# [EXERCISE DESCRIPTION]
Whenever a line in the data contains "sorumlusu", show that line.

# [GIVEN ENTRIES]
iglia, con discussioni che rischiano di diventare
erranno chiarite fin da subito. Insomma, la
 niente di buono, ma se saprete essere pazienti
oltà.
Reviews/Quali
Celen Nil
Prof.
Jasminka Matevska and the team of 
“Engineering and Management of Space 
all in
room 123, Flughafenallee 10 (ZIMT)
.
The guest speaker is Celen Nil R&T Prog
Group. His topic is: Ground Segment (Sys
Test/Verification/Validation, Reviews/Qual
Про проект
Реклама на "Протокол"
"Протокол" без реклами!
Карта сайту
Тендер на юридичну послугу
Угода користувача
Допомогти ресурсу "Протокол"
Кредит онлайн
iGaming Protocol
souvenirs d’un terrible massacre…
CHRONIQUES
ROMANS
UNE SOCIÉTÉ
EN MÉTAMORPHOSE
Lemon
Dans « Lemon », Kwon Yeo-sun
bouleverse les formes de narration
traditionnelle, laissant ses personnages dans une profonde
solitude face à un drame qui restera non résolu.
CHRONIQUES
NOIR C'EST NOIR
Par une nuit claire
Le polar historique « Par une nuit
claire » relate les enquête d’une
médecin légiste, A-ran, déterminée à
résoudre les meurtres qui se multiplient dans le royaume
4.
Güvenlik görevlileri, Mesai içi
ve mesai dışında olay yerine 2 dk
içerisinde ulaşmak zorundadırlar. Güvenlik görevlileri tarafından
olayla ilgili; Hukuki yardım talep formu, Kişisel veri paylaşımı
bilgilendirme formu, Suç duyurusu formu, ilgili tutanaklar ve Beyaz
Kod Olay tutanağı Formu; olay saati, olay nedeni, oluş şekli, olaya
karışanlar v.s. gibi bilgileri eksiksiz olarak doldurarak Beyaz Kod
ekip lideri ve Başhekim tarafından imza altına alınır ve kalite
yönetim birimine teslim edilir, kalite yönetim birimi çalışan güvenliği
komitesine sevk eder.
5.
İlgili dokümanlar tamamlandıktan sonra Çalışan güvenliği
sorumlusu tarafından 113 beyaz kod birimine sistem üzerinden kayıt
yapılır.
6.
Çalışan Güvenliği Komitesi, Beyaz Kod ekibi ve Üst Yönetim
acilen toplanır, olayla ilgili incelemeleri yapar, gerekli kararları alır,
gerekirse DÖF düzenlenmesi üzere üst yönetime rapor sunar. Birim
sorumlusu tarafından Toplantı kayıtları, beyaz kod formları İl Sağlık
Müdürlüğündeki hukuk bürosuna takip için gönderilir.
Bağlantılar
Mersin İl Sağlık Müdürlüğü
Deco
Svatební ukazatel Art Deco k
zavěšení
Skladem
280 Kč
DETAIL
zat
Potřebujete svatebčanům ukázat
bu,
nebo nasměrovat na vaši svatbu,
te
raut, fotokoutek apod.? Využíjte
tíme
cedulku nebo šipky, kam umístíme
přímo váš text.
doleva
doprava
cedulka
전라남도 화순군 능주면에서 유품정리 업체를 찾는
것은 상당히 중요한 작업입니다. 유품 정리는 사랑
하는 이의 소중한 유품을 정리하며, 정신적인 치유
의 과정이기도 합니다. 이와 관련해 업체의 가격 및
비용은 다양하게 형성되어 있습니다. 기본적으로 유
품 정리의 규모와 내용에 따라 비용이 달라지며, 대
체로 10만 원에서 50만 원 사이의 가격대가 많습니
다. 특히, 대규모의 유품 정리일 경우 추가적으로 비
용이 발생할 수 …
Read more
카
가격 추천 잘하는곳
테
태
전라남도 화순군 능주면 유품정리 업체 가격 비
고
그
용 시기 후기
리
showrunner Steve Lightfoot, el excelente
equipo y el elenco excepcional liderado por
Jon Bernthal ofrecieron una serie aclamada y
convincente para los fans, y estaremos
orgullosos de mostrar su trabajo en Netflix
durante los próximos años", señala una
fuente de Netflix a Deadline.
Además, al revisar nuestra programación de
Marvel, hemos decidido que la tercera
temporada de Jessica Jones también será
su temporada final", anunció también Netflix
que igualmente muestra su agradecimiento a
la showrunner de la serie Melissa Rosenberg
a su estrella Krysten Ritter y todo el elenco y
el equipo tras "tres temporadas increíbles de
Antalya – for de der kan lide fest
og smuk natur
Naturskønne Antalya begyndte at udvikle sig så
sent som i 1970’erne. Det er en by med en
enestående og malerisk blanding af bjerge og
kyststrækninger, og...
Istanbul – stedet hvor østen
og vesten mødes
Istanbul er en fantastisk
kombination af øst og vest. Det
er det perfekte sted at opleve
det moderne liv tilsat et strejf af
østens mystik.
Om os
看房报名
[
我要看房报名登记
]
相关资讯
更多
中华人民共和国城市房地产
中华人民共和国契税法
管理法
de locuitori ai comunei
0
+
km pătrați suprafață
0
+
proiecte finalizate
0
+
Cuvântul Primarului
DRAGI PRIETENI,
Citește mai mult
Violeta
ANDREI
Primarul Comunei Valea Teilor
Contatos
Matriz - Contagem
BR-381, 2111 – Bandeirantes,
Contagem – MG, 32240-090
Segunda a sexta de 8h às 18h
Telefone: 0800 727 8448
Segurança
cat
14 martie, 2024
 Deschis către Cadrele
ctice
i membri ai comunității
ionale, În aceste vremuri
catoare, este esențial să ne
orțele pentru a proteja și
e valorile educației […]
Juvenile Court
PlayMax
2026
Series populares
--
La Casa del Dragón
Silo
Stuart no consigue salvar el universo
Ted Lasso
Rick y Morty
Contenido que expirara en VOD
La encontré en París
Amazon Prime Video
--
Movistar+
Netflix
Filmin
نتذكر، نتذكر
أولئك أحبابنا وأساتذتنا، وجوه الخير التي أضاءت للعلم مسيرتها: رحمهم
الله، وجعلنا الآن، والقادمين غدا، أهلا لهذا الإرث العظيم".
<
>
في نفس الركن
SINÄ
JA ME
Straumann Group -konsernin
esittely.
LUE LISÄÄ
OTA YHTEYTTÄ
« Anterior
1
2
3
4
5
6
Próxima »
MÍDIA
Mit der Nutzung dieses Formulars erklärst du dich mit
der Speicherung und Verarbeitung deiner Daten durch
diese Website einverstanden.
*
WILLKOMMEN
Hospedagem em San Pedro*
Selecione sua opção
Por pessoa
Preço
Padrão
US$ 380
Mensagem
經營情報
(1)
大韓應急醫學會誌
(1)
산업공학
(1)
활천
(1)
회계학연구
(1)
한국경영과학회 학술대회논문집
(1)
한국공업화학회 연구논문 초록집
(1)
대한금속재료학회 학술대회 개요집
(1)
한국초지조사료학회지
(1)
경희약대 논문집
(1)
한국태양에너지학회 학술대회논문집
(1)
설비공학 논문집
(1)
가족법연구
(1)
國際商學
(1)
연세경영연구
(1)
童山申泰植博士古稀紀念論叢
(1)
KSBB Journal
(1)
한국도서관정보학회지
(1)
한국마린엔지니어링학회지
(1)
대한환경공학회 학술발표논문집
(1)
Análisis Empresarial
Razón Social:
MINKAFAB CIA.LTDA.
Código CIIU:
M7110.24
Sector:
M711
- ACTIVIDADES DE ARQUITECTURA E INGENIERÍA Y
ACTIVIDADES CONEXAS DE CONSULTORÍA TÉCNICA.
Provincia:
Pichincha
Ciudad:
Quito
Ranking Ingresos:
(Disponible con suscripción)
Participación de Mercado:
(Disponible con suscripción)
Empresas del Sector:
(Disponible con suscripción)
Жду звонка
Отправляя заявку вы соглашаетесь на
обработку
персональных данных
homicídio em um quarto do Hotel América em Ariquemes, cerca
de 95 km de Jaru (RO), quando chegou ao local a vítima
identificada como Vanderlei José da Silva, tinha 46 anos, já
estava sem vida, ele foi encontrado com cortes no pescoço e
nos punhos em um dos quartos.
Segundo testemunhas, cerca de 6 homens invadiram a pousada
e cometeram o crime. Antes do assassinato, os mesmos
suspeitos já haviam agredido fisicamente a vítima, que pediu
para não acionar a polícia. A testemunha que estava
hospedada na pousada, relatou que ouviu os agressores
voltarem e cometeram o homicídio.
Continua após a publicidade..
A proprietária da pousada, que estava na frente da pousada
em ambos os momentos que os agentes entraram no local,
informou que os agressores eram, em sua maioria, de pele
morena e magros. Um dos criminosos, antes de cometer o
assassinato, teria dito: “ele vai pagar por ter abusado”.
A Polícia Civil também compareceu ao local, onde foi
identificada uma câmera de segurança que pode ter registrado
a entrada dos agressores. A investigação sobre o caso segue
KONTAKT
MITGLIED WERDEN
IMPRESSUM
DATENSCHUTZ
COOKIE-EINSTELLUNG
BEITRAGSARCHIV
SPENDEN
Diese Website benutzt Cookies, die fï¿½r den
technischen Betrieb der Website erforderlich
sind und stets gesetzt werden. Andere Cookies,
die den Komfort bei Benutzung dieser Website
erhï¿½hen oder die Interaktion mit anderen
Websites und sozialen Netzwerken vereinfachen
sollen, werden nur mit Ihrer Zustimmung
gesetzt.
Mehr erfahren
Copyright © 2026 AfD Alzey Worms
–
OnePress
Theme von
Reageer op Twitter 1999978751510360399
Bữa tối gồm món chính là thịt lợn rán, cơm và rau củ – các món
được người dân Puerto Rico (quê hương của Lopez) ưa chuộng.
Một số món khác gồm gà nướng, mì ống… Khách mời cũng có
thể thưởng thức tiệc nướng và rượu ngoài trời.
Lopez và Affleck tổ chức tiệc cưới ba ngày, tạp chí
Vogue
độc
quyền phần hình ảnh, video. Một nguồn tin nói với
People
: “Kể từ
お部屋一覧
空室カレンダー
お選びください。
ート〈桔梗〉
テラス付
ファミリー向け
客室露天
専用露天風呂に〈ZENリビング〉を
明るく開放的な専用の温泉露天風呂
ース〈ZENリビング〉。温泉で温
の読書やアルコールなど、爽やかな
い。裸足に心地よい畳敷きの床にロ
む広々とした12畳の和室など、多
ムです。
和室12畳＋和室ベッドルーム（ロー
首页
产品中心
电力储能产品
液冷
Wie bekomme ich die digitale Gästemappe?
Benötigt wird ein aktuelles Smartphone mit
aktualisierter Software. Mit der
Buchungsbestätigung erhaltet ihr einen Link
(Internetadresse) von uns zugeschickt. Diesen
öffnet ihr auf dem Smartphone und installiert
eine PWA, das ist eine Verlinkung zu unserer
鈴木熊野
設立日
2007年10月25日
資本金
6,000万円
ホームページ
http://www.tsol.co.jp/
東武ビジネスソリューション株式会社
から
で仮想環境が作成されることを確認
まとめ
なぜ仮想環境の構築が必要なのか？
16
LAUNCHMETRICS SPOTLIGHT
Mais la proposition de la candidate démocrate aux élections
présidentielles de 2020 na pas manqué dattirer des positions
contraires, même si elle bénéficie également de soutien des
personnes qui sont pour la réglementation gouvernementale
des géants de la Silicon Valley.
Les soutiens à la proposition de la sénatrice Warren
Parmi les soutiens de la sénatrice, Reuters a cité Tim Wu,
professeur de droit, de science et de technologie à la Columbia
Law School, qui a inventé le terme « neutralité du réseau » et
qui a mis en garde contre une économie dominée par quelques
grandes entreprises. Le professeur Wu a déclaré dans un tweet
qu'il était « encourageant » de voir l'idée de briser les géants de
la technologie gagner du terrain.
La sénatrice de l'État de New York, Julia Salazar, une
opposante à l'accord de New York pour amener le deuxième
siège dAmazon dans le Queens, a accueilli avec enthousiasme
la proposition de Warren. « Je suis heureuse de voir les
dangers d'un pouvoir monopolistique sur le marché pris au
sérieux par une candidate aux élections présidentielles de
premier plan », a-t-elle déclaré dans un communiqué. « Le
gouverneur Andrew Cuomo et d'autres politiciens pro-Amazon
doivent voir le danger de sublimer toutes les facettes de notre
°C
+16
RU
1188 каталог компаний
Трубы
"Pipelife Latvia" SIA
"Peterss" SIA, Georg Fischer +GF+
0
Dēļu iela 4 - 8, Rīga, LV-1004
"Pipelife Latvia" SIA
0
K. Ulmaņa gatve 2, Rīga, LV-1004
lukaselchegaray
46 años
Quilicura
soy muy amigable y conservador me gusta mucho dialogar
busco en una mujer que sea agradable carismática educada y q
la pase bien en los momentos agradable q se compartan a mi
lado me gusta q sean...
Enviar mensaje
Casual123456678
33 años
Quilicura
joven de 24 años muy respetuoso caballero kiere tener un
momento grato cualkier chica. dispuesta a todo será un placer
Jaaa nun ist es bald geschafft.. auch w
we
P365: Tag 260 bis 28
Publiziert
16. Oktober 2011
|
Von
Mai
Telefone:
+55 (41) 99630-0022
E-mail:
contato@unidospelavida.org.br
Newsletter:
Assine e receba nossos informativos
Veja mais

# [YOUR RESPONSE]
sorumlusu tarafından 113 beyaz kod birimine sistem üzerinden kayıt
sorumlusu tarafından Toplantı kayıtları, beyaz kod formları İl Sağlık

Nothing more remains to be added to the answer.